= DEFCON =

Alert posture used by the United States Armed Forces

DEFCON levels

The defense readiness condition (DEFCON) is an alert state used by the United States Armed Forces. The DEFCON system was developed in 1959 by the Joint Chiefs of Staff (JCS) and unified and specified combatant commands. It prescribes five graduated levels of readiness (or states of alert) for the U.S. military. It increases in severity from DEFCON 5 (least severe) to DEFCON 1 (most severe) to match varying military situations, with DEFCON 1 signaling the impending outbreak of nuclear warfare. For security reasons, the U.S. military does not announce a DEFCON level to the public.

DEFCONs are a subsystem of a series of "Alert Conditions", or LERTCONs, which also include Emergency Conditions (EMERGCONs).

==Definition==
The DEFCON level is controlled primarily by the U.S. president and the U.S. secretary of defense through the chairman of the Joint Chiefs of Staff and the combatant commanders; each level defines specific security, activation and response scenarios for the personnel in question.

Different branches of the U.S. Armed Forces (i.e. U.S. Army, U.S. Navy, U.S. Air Force, U.S. Marine Corps, U.S. Coast Guard, U.S. Space Force) and different bases or command groups can be activated at different defense conditions. According to Air & Space/Smithsonian, as of 2022, the U.S. DEFCON level has never been more severe than DEFCON 3. The DEFCON 2 levels in the 1962 Cuban Missile Crisis and 1991 Gulf War applied only to the U.S. Strategic Air Command (SAC).

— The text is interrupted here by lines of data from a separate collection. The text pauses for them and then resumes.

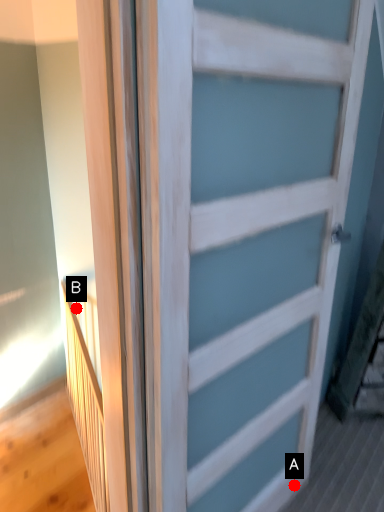 Question: Two points are circled on the image, labeled by A and B beside each circle. Which point is closer to the camera?

Choices:
 (A) A is closer
 (B) B is closer

Answer: (A) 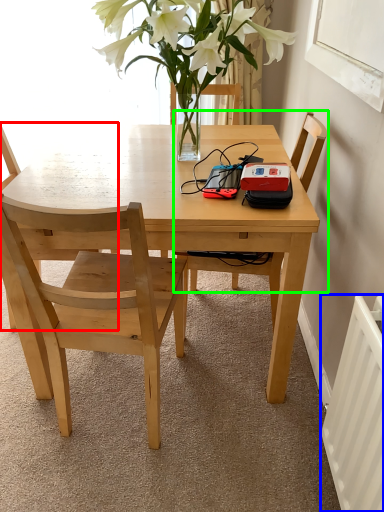 Question: Estimate the real-world distances between objects in this image. Which object is farther from chair (highlighted by a red box), radiator (highlighted by a blue box) or chair (highlighted by a green box)?

Choices:
 (A) radiator
 (B) chair

Answer: (A) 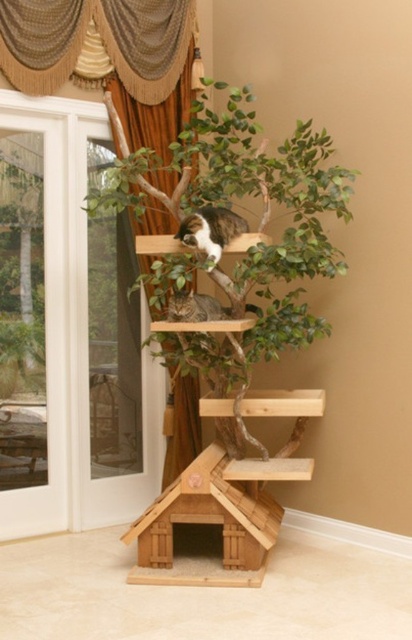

DEFCONs should not be confused with similar systems used by the US military, such as Force Protection Conditions (FPCONS), Readiness Conditions (REDCONS), Information Operations Condition (INFOCON) and its future replacement Cyber Operations Condition (CYBERCON), and Watch Conditions (WATCHCONS), or the former Homeland Security Advisory System used by the U.S. Department of Homeland Security.

Although a higher DEFCON number refers to a more relaxed defence posture, the term has been misused in popular culture in which "DEFCON 5" is incorrectly used to describe an active conflict situation (such as in the title of the video game Defcon 5), or more figuratively, to describe an aggravated state of mind ("going to DEFCON five").

==Levels==
Defense readiness conditions vary between many commands and have changed over time, and the United States Department of Defense uses exercise terms when referring to the DEFCON levels during exercises. This is to prevent confusing exercise commands with actual operational commands.

On January 12, 1966, NORAD "proposed the adoption of the readiness conditions of the JCS system", and information about the levels was declassified in 2006:

| Readiness condition | Exercise term | Description | Readiness |
|---|---|---|---|
| DEFCON 1 | COCKED PISTOL | Nuclear war is imminent or has already begun | Maximum readiness. Immediate response. |
| DEFCON 2 | FAST PACE | Next step to nuclear war | Armed forces ready to deploy and engage in less than six hours |
| DEFCON 3 | ROUND HOUSE | Increase in force readiness above that required for normal readiness | Air Force ready to mobilize in fifteen minutes |
| DEFCON 4 | DOUBLE TAKE | Increased intelligence watch and strengthened security measures | Above normal readiness |
| DEFCON 5 | FADE OUT | Lowest state of readiness | Normal readiness |

==History==
After NORAD was created, the command used different readiness levels (Normal, Increased, Maximum) subdivided into eight conditions, e.g., the "Maximum Readiness" level had two conditions "Air Defense Readiness" and "Air Defense Emergency". In October 1959, JCS chairman Nathan F. Twining informed NORAD "that Canada and the U.S. had signed an agreement on increasing the operational readiness of NORAD forces during periods of international tension." After the agreement became effective on October 2, 1959, the JCS defined a system with DEFCONs in November 1959 for the military commands. The initial DEFCON system had "Alpha" and "Bravo" conditions (under DEFCON 3) and Charlie/Delta under DEFCON 4, plus an "Emergency" level higher than DEFCON 1 with two conditions: "Defense Emergency" and the highest, "Air Defense Emergency" ("Hot Box" and "Big Noise" for exercises).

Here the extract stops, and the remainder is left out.